Using dialogue methodology, we focused further on the views and concerns of minoritised communities in early 2023, when we commissioned Basis Social to interview and run workshops with 25 ethnic minority community leaders to better understand how to design and communicate the Generation Study inclusively.

Leaders’ contributions enable us to begin to understand potential participation barriers for the minoritised communities they represent. Our aim is to work with them, and their communities, further when recruitment to the Generation Study begins.

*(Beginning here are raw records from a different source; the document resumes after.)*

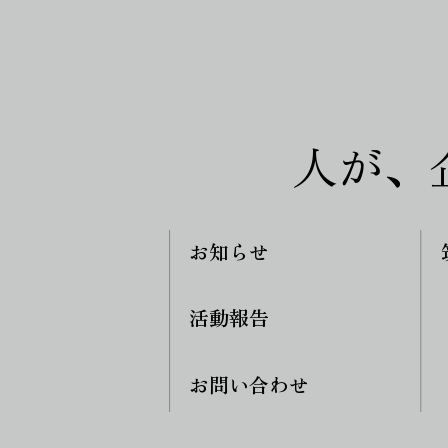
人が、
お知らせ
活動報告
お問い合わせ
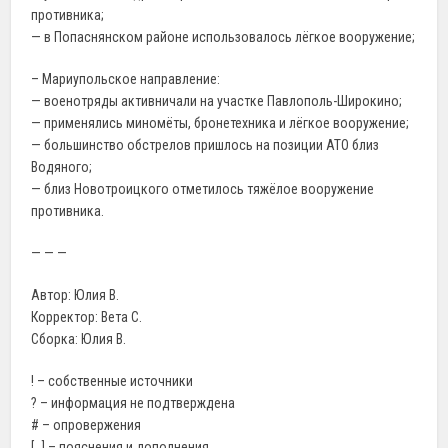
противника;
— в Попаснянском районе использовалось лёгкое вооружение;
– Мариупольское направление:
— военотряды активничали на участке Павлополь-Широкино;
— применялись миномёты, бронетехника и лёгкое вооружение;
— большинство обстрелов пришлось на позиции АТО близ
Водяного;
— близ Новотроицкого отметилось тяжёлое вооружение
противника.
— — —
Автор: Юлия В.
Корректор: Вета С.
Сборка: Юлия В.
! – собственные источники
? – информация не подтверждена
# – опровержения
[…] – пояснения и дополнения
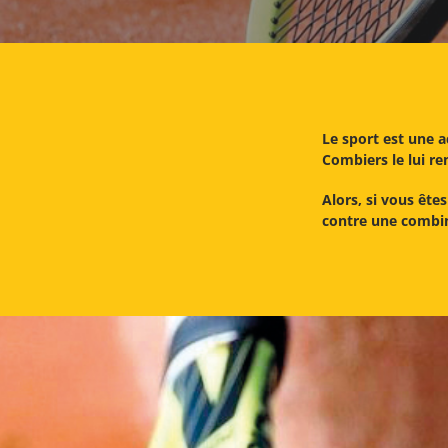
Le sport est une ac
Combiers le lui re
Alors, si vous ête
contre une combina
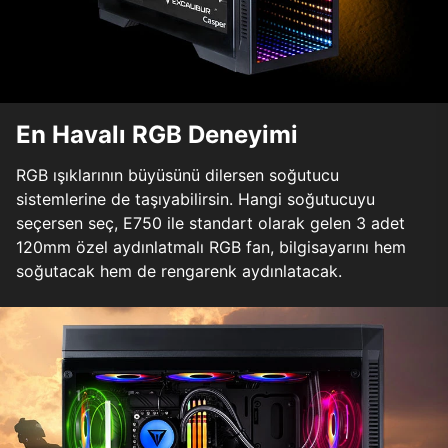
En Havalı RGB Deneyimi
RGB ışıklarının büyüsünü dilersen soğutucu
sistemlerine de taşıyabilirsin. Hangi soğutucuyu
seçersen seç, E750 ile standart olarak gelen 3 adet
120mm özel aydınlatmalı RGB fan, bilgisayarını hem
soğutacak hem de rengarenk aydınlatacak.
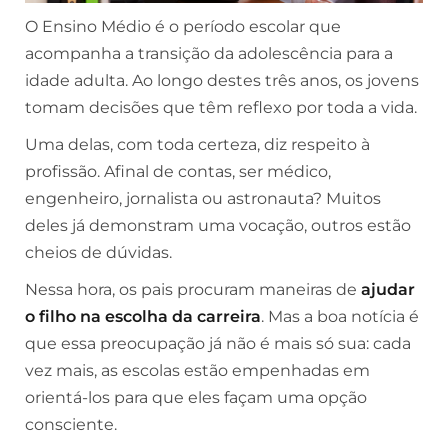
O Ensino Médio é o período escolar que
acompanha a transição da adolescência para a
idade adulta. Ao longo destes três anos, os jovens
tomam decisões que têm reflexo por toda a vida.
Uma delas, com toda certeza, diz respeito à
profissão. Afinal de contas, ser médico,
engenheiro, jornalista ou astronauta? Muitos
deles já demonstram uma vocação, outros estão
cheios de dúvidas.
Nessa hora, os pais procuram maneiras de
ajudar
o filho na escolha da carreira
. Mas a boa notícia é
que essa preocupação já não é mais só sua: cada
vez mais, as escolas estão empenhadas em
orientá-los para que eles façam uma opção
consciente.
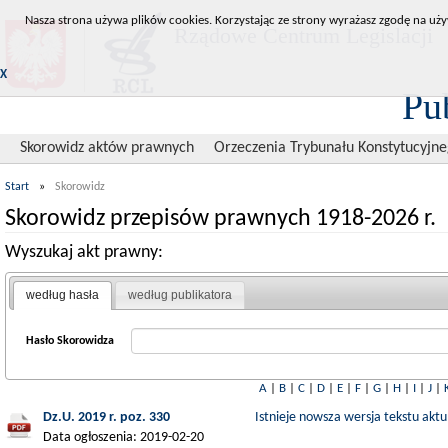
Nasza strona używa plików cookies. Korzystając ze strony wyrażasz zgodę na uży
Rządowe Centrum Legislacji
X
Pu
Skorowidz aktów prawnych
Orzeczenia Trybunału Konstytucyjn
Start
»
Skorowidz
Skorowidz przepisów prawnych 1918-2026 r.
Wyszukaj akt prawny:
według hasła
według publikatora
Hasło Skorowidza
A
|
B
|
C
|
D
|
E
|
F
|
G
|
H
|
I
|
J
|
Dz.U. 2019 r. poz. 330
Istnieje nowsza wersja tekstu aktu
Data ogłoszenia: 2019-02-20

Timescales for the dialogue meant that it was limited to engaging with leaders from 5 communities (Black African, Black Caribbean, Indian, Pakistani, and Gypsy, Roma and Traveller). However, the dialogue gives us scope to continue these conversations, using similar methods, with other community leaders in the future.

A report of the dialogue provides further information on leaders’ views.

Establishing a public standing group

We are establishing a public standing group. Members will include people who took part in the 2021 dialogue on the implications of whole genome sequencing for newborns; and the 2023 dialogue exploring discovery research with newborns’ genomes.

The Public Standing Group was piloted between January and March 2023. During the pilot, the 18 members (all of whom took part in the 2021 dialogue) gave their views on how the Newborn Genomes Programme should communicate with families who participate in the Generation Study. A summary evaluation of the pilot is available to download.

The group’s contributions were novel and informative, and as a result we invested in running the group for a further year. The group is due to meet in 2024and will mainly focus on the potential risks, benefits, and broader implications of storing a baby’s genome over their lifetime. Further updates will be added to this page once the group has its first meeting.

Interviewing experts

We have interviewed, and met with, a number of individuals and organisations with expertise across neonatal, genomic, and maternal healthcare – as well as people with lived experience of a rare condition, parents, and members of the public through the dialogues highlighted above. Through working with these groups, we have been able to co-design the Generation Study’s delivery to ensure that the study is delivered with the interests and views of a wide range of people in mind.